The users are the people who manage the databases and perform different operations on the databases in the database system.There are three kinds of people who play different roles in database system

Application Programmers
Database Administrators
End-Users

Application Programmers

The people who write application programs in programming languages (such as Visual Basic, Java, or C++) to interact with databases are called Application Programmer.

Database Administrators

A person who is responsible for managing the overall database management system is called database administrator or simply DBA.

End-Users

The end-users are the people who interact with database management system to perform different operations on database such as retrieving, updating, inserting, deleting data etc.

Monday 19 September 2011

DATABASE MANAGEMENT SYSTEM (DBMS)

Typically database management system is considered as a computerized record keeping system. However, DBMS is a collection of programs, which are used to define, create and maintain database. Basically, database management system is a general-purpose software package whose overall purpose is to maintain information and to make that information available on demand. You can also develop a special purpose DBMS software (in Visual Basic, C++ etc.) to create and maintain database.
There are many functions of general-purpose DBMS software but the main functions are:

Defining the Structure of Database: which involves defining tables and their relationships, fields and their data types and constraints for data to be stored in the database.
Populating the Database: which involves to store data into database.
Manipulating the Database: which involves to retrieves specific data, update data, insert data, and to generate reports.
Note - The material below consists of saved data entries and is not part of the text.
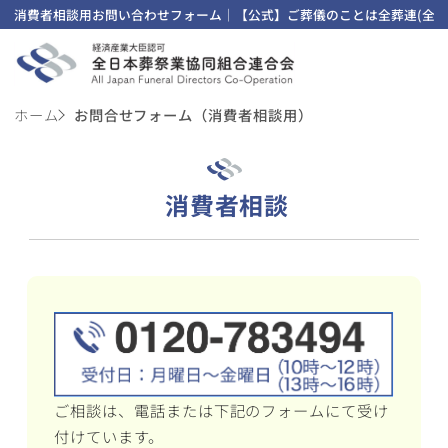
消費者相談用お問い合わせフォーム｜【公式】ご葬儀のことは全葬連(全日
ホーム
お問合せフォーム（消費者相談用）
消費者相談
ご相談は、電話または下記のフォームにて受け
付けています。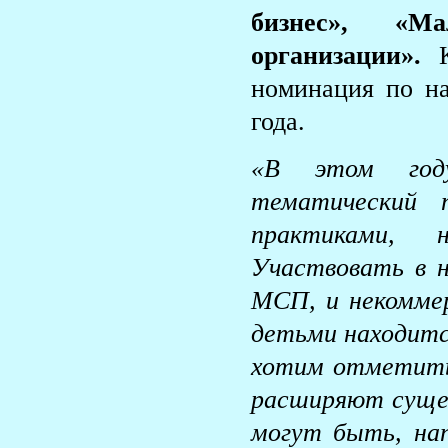
бизнес», «М
организации».
номинация по на
года.
«В этом год
тематический 
практиками, 
Участвовать в н
МСП, и некоммер
детьми находится
хотим отметить
расширяют суще
могут быть, на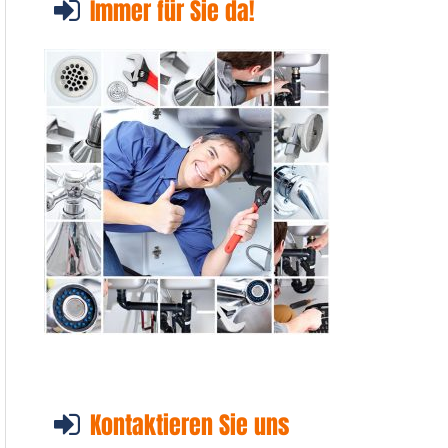
Immer für Sie da!
Kontaktieren Sie uns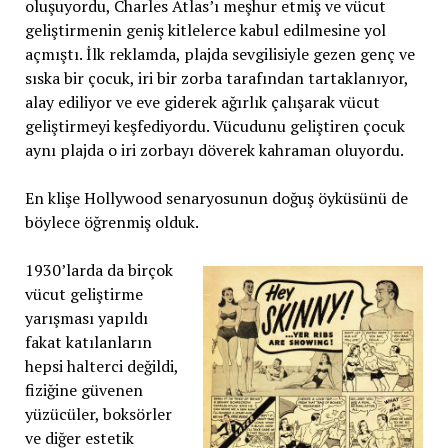
oluşuyordu, Charles Atlas’ı meşhur etmiş ve vücut
geliştirmenin geniş kitlelerce kabul edilmesine yol
açmıştı. İlk reklamda, plajda sevgilisiyle gezen genç ve
sıska bir çocuk, iri bir zorba tarafından tartaklanıyor,
alay ediliyor ve eve giderek ağırlık çalışarak vücut
geliştirmeyi keşfediyordu. Vücudunu geliştiren çocuk
aynı plajda o iri zorbayı döverek kahraman oluyordu.
En klişe Hollywood senaryosunun doğuş öyküsünü de
böylece öğrenmiş olduk.
1930’larda da birçok
vücut geliştirme
yarışması yapıldı
fakat katılanların
hepsi halterci değildi,
fiziğine güvenen
yüzücüler, boksörler
ve diğer estetik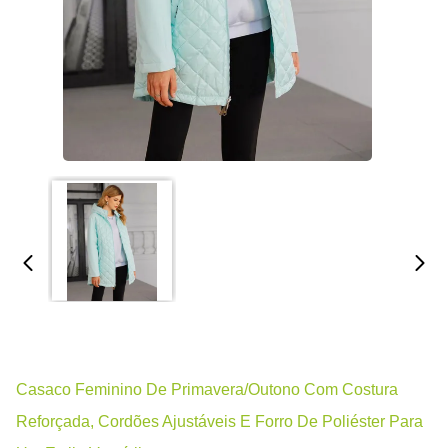
Casaco Feminino De Primavera/outono Com Costura
Reforçada, Cordões Ajustáveis E Forro De Poliéster Para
Now consider the example of university computer file-based processing system is converted to database management system, applicants, students, courses, and faculty is stored in a single file called database. The data is integrated into database. It means that the data items are stored in a compatible format and logical connection among them is also stored. The database contains a description of its own structure so that the database management system "knows" what data item exist and how they are related to each other. Many users can share the database through the database management system. The Database Management system also provides a user-interface for online queries. The users can access the database directly from terminals, using query language such as Structured Query Language statements.

Types of Database

The database may be of different types but there are two generic database architectures. These are:

Centralized Database
Distributed Database

Centralized Database

A database whose all data is located at a single computer (or site) and multiple users can access that database is know as centralized database. A centralized database provides an efficient way to access and update data. These databases are usually used in computer network environments. The examples of centralized databases are:

Personal Computer Databases
Client/Server Databases
Central Computer Databases

(i) Personal Computer Databases

A personal computer database is normally created and maintained by a single user on the personal computer. The personal computer database are commonly used in small business or organization. If there is a need to share data, this database could be stored on a database server in a local area network, so that the multiple user can access and update the database.
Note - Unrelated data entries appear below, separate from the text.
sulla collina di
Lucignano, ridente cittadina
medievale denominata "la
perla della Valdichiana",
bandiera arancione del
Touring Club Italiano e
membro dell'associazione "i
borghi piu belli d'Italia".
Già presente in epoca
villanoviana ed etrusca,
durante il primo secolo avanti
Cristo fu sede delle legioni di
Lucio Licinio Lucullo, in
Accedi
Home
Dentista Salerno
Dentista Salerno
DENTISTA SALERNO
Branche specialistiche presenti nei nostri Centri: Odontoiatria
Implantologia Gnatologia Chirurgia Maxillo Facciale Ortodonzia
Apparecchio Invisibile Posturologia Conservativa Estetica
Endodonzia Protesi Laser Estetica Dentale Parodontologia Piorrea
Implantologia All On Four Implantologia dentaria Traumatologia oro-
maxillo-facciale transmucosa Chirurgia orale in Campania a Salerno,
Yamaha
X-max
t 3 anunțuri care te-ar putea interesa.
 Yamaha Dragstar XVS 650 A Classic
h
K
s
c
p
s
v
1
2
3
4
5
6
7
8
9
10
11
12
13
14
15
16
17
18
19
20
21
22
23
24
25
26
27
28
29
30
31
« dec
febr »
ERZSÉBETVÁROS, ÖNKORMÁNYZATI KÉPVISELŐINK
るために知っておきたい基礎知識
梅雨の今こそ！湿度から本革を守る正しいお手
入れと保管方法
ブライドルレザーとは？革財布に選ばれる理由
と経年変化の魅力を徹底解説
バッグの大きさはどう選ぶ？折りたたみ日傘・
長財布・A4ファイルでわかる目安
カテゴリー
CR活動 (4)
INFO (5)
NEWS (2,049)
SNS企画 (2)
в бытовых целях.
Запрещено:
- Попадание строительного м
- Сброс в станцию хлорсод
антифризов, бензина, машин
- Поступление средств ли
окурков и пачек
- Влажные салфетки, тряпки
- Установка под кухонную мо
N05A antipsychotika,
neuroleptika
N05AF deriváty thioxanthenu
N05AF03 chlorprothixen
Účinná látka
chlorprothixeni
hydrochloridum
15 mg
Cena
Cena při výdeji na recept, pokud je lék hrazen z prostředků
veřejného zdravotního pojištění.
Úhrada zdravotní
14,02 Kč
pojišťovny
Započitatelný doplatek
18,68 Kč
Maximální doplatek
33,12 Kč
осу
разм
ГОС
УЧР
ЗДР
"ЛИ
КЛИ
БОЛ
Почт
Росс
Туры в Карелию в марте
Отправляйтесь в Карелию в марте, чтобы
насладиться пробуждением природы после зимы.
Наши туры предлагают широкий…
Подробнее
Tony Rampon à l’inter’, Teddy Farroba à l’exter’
(ii) Client/Server Databases

The client/server databases are used in small to medium organization or businesses to share data among multiple users in local area network. The microcomputers are often used in a local area network.
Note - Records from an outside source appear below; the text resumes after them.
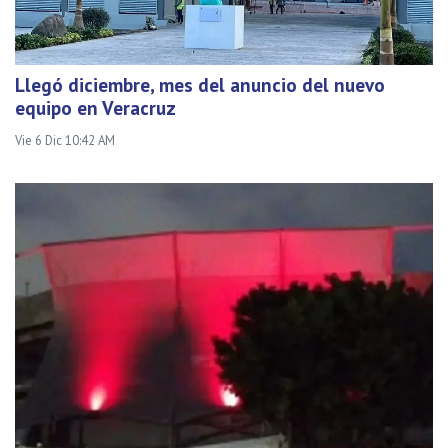
Llegó diciembre, mes del anuncio del nuevo
equipo en Veracruz
Vie 6 Dic 10:42 AM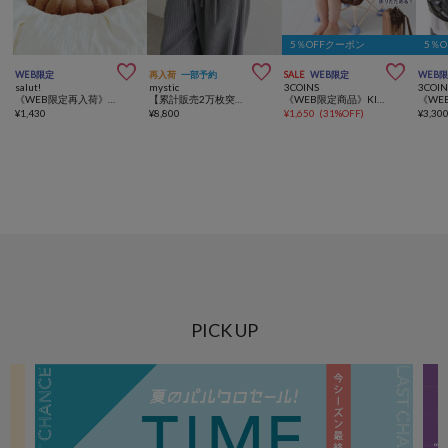
5％OFFクーポン
5％



WEB限定
再入荷
一部予約
SALE
WEB限定
WEB
salut!
mystic
3COINS
3COIN
《WEB限定再入荷》cookieシートクッション
【累計販売2万枚突破】《WEB限定NVY・PSサイズ登場/4サイズ展開》ラインストーンWベルトパンツ
《WEB限定商品》KIDS折りたたみイス
¥
1,430
¥
8,800
¥
1,650
(
31%OFF
)
¥
3,30
PICK UP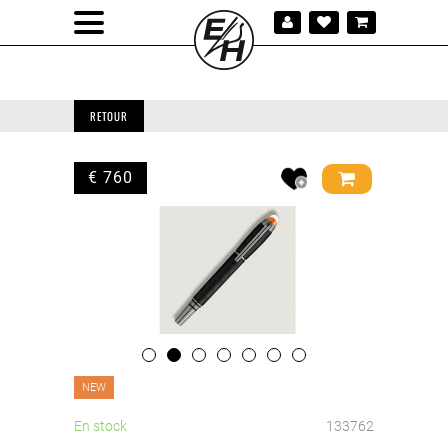
RETOUR
€ 760
NEW
En stock
133762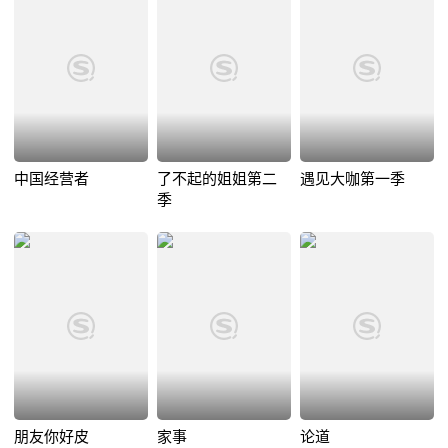
中国经营者
了不起的姐姐第二
遇见大咖第一季
季
朋友你好皮
家事
论道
The client/server architecture is designed for the distribution of work on a computer network in which many clients may share the data (or services). Here is an example of client/server database

(iii) Central Computer Databases

The central computer databases are commonly used in central computers in large organizations. The central computer may be a mainframe or minicomputer. These databases are accessed by a large number of users. The users at remote locations can also access the database using remote terminals and data communication links.

Distributed Database
Many organizations/departments have sub-offices in different cities and countries. In such cases, the distributed databases are used instead of centralized databases. A distributed database is a single logical database, which is spread physically across computers in multiple locations (such as cities or countries).
The distributed databases are further divided into two categories:

Homogeneous Databases
Heterogeneous Databases

Homogeneous Databases

The homogeneous database means that the database technology is the same at each of the locations (or sites) and that the data at various locations are also compatible. In a homogeneous system, all nodes use the same hardware and software for the database system.

The following conditions must be satisfied for homogeneous database.

The operating system used at each location must be same or compatible.
The data structures used at each location must be same or compatible.
The database application (or DBMS) used at each location must be same or compatible.

Heterogeneous Databases

The heterogeneous database systems are opposite to homogeneous database systems. In a heterogeneous system, different nodes may have different hardware and software and data structures at various nodes or locations are also compatilbe

DATABASE

A database is a collection of related data stored in an efficient and compact manner. The word "efficient" means that stored data can be accessed very easily and quickly. Similarly, the word "compact" means that stored data takes up as little space as possible. In the above definition of database, the phrase "related data" is used. It means that a database contains data or information about a particular topic such as:

Database of employees that contains data of employees of an organization or department.
Database of students that contains data of students of a college/university etc.

A database holds related data as well as description of that data. For this reason, a database is also defined as a self-describing collection of integrated records. The description of data is known as the system catalog or data dictionary or metadata (It means data about data). For example when a table of a data base is designed, the data type, size, format and other description of fields are specified. This is an example of metadata, which describes the properties of data to be stored into fields of table.

The data of any organization is its integral part. The data is very important for developing new products and their marketing. The data must be accurate and available when needed. This is the reason that all organizations must organize and manage their data into databases. The databases are used for variety of purposes in an table.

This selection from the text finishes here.